A half-admission, two manifestos and a €2.8m question
A brief roundup of the key moments in the third week of the 2026 general election campaign
Both sides were busy on the pledges front during week three of the 2026 general election campaign.
Labour launched a 263-page manifesto on Friday at a general conference, with over 1,000 promises in 24 chapters. Major pledges include a €1,000 a year "super bonus" for workers, six months of government-paid parental leave, a referendum on euthanasia, and a rapid transit system that does not quite qualify as light rail.
The PN was busy too. Last week, its headline promise was five years of tax-free income for workers under 35, at a maximum of €50,000 a year.
Its biggest talking point, though, was its pledge to first-time property buyers: a PN government will cover half your mortgage interest for ten years, Alex Borg said. Although it sounds generous, the numbers quickly got complicated.
The €2.8 million question
On Thursday, Alex Borg said the first-time buyers scheme would cost €2.8m a year. That figure immediately raised eyebrows and Labour's Finance Minister Clyde Caruana held a press conference to say the PN's own numbers suggested only 750 people would benefit before they run out of money.

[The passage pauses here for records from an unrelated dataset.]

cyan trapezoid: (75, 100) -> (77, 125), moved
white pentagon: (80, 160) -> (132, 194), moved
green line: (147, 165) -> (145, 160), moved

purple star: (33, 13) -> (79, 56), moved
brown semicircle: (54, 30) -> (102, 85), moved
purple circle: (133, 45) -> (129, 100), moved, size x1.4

The next day, the PN said the €2.8 million was only for September to December 2026. The true cost is €10.5 million in the first full year, rising to €60.5 million annually by 2035 or an average of €37 million a year in that period. The PN estimates around 900 first-time buyers will benefit over the first four months, and around 2,500 new buyers a year will qualify going forward.
‘I meet everyone’
The week's most quotable moment came when Times of Malta asked Robert Abela whether he had met anyone accused of money laundering or contraband, after he claimed that the PN's proposed fuel terminal at Hurd's Bank comes from “Malta's biggest fuel smuggler”.
Abela did not deny the meeting. Rather, he linked it to his “constituency work” and said: “I meet with everyone, including prisoners. What counts is what you do after the meeting.” He did not name the smuggler, and skirted questions about who else was present.

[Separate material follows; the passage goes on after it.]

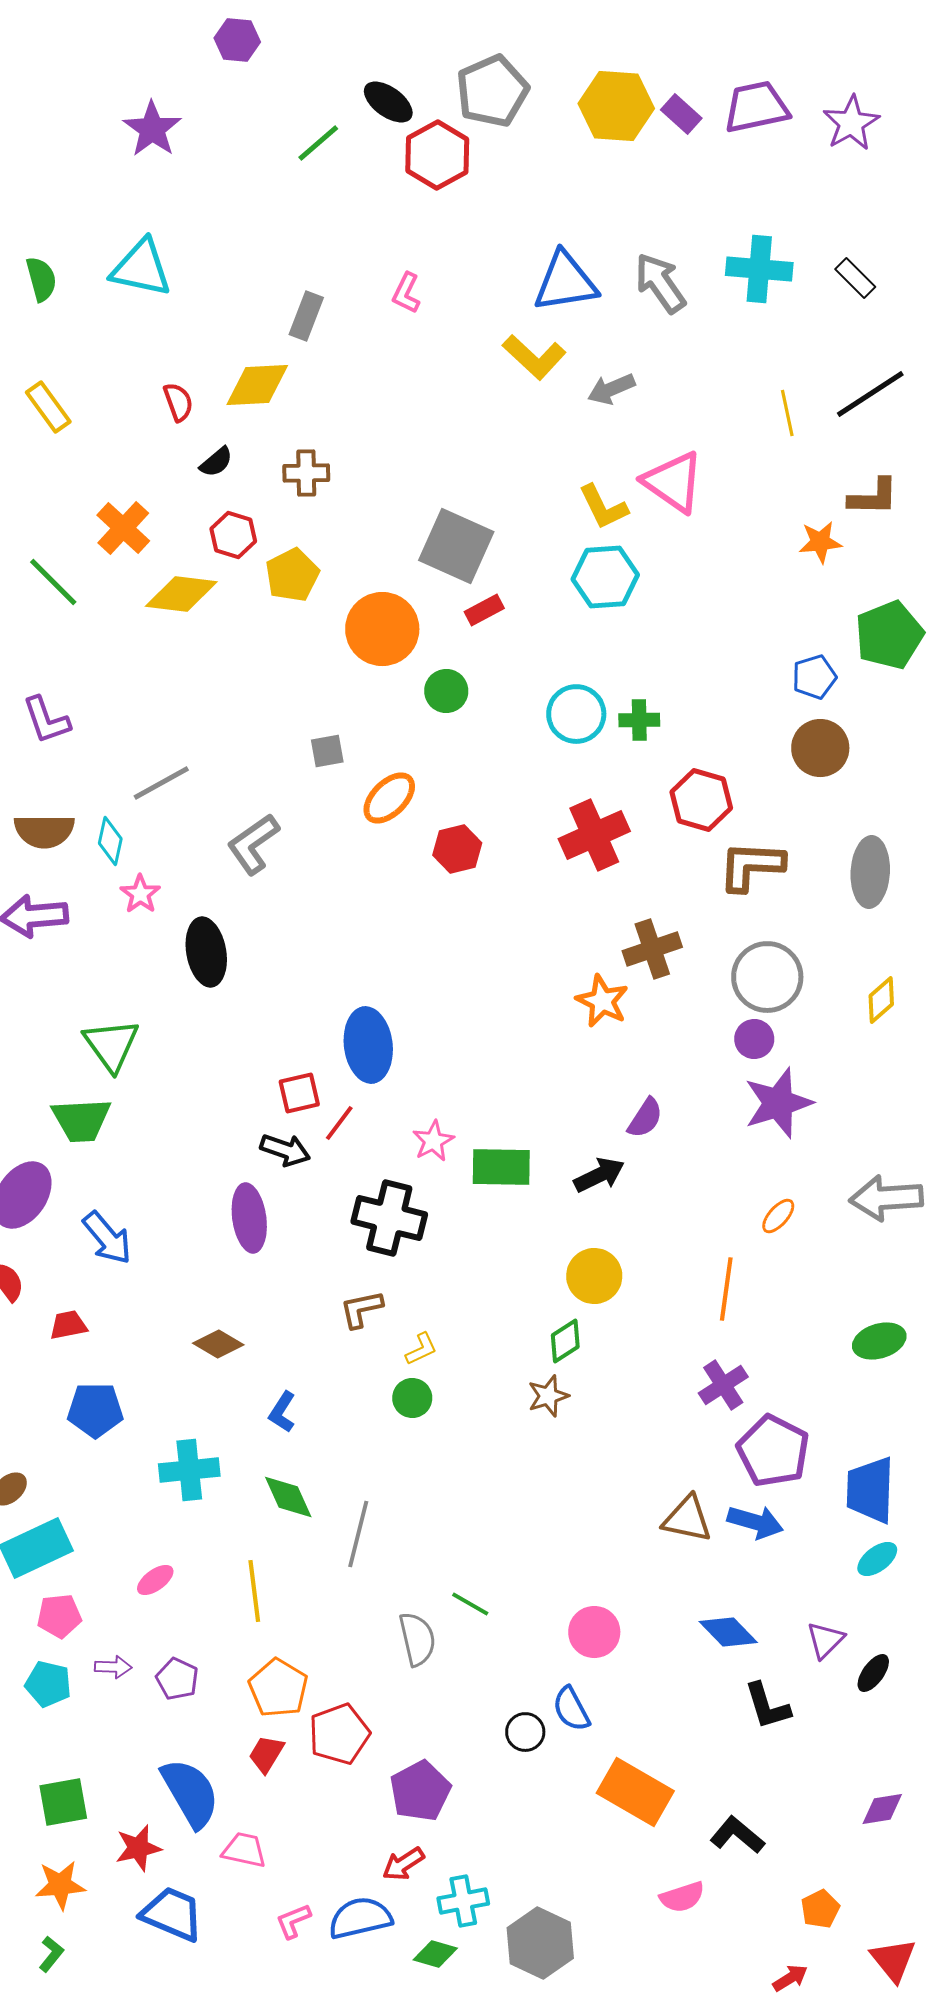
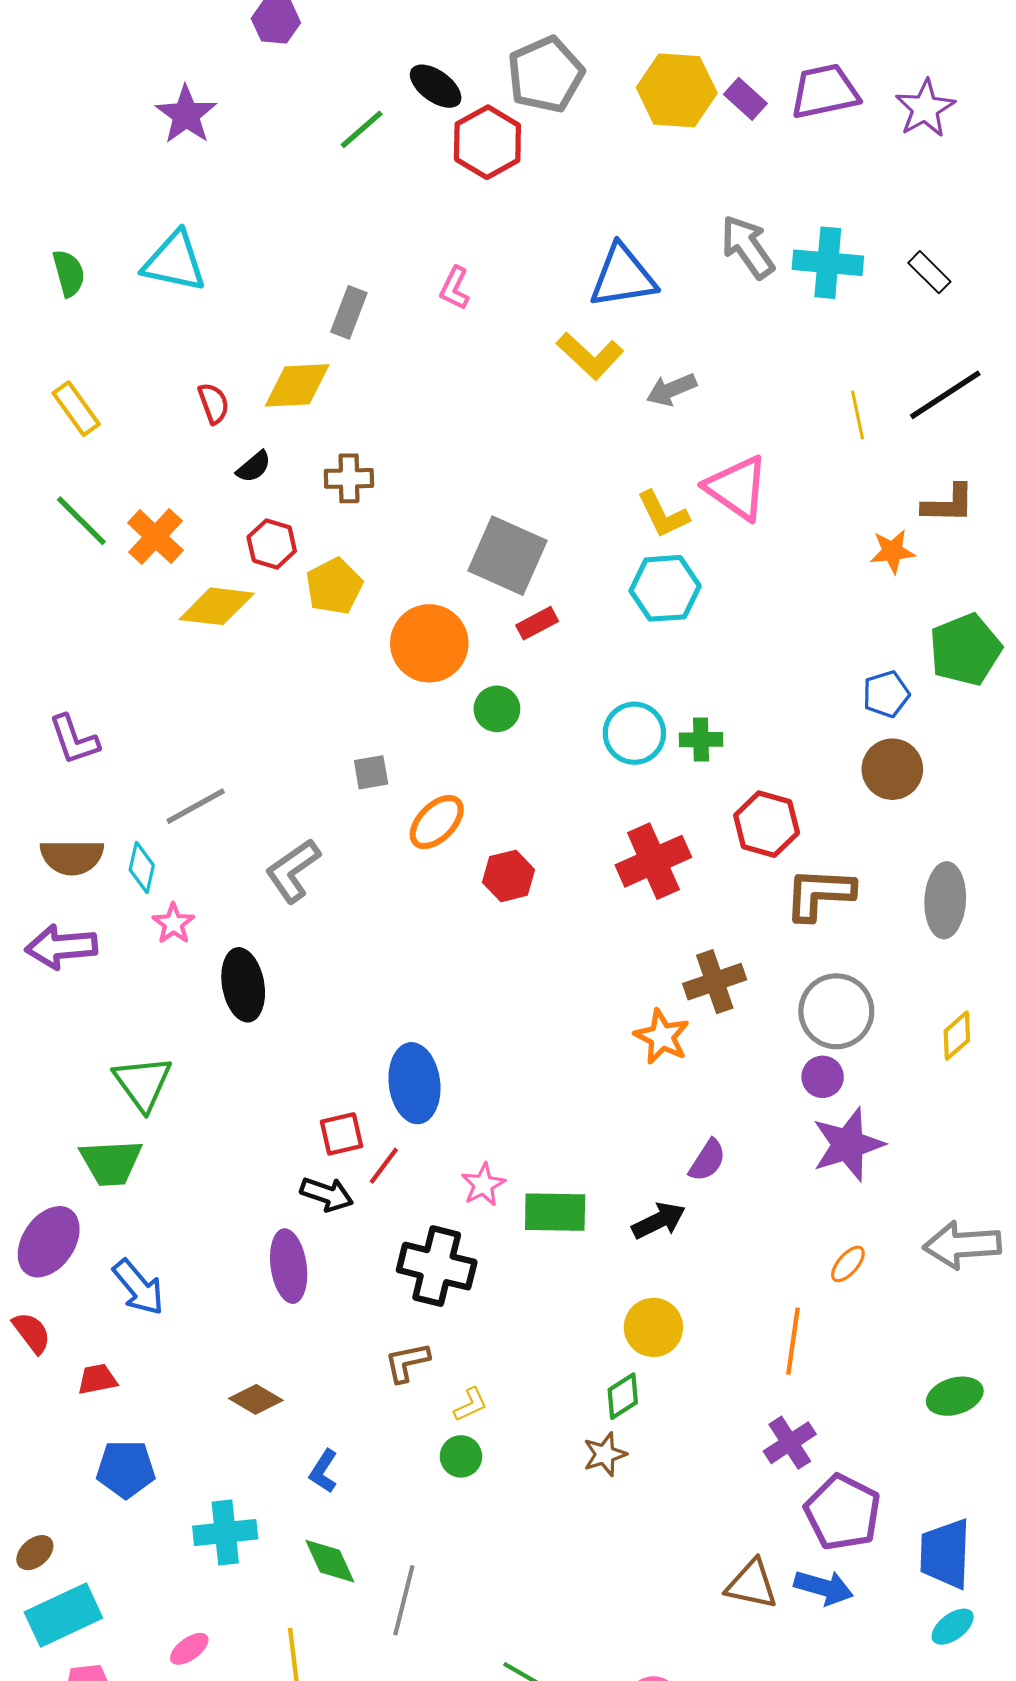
gray arrow: (660, 283) -> (748, 247), moved
green line: (53, 582) -> (81, 521), moved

Earlier in the campaign, Borg filed a sworn affidavit denying he had ever met anyone involved in criminal activity about the fuel hub, and invited Abela to take his report to the police commissioner.
Delia vs the guards
Meanwhile, the week's most viral moment belonged to Adrian Delia. The PN candidate turned up at Karin Grech Hospital with his phone in hand, two days after the government announced a €1.5 billion plan to rebuild the same hospital, but was stopped by security guards.
The resulting video racked up thousands of views. Delia said he was there to expose the government's lack of credibility on the project. Labour called it a political stunt. The General Workers’ Union condemned “arrogant behaviour” towards workers doing their jobs.
The manifesto that snuck in
Momentum also launched its manifesto last week: 259 promises, built around four pillars, after consultations with between 60 and 100 people on each topic. Its headline pledges include subsidised shared taxi rides from €2, a property speculation tax on vacant homes from the second property onwards, a two-year moratorium on permits for buildings of ten floors or more, and a "decent living wage" of €360 a week phased in over four years.
The party estimates its transport plan could cut travel times by 60% and reduce private cars to 200,000 by 2033. A 'Momentum government' would spend €234 million a year on fare subsidies to keep prices low.
On the gender front
A smaller story that deserves attention: of the 162 candidates on the ballot, 46 are women. That’s actually a slight improvement on 2022, but the increase is almost entirely down to Labour, which has nearly doubled its female candidates from 16 to 28. Meanwhile, the PN is fielding four fewer women than last time, dropping from 17 to 13. When asked, Alex Borg said there was no real reason for the shortfall. Momentum has no women candidates.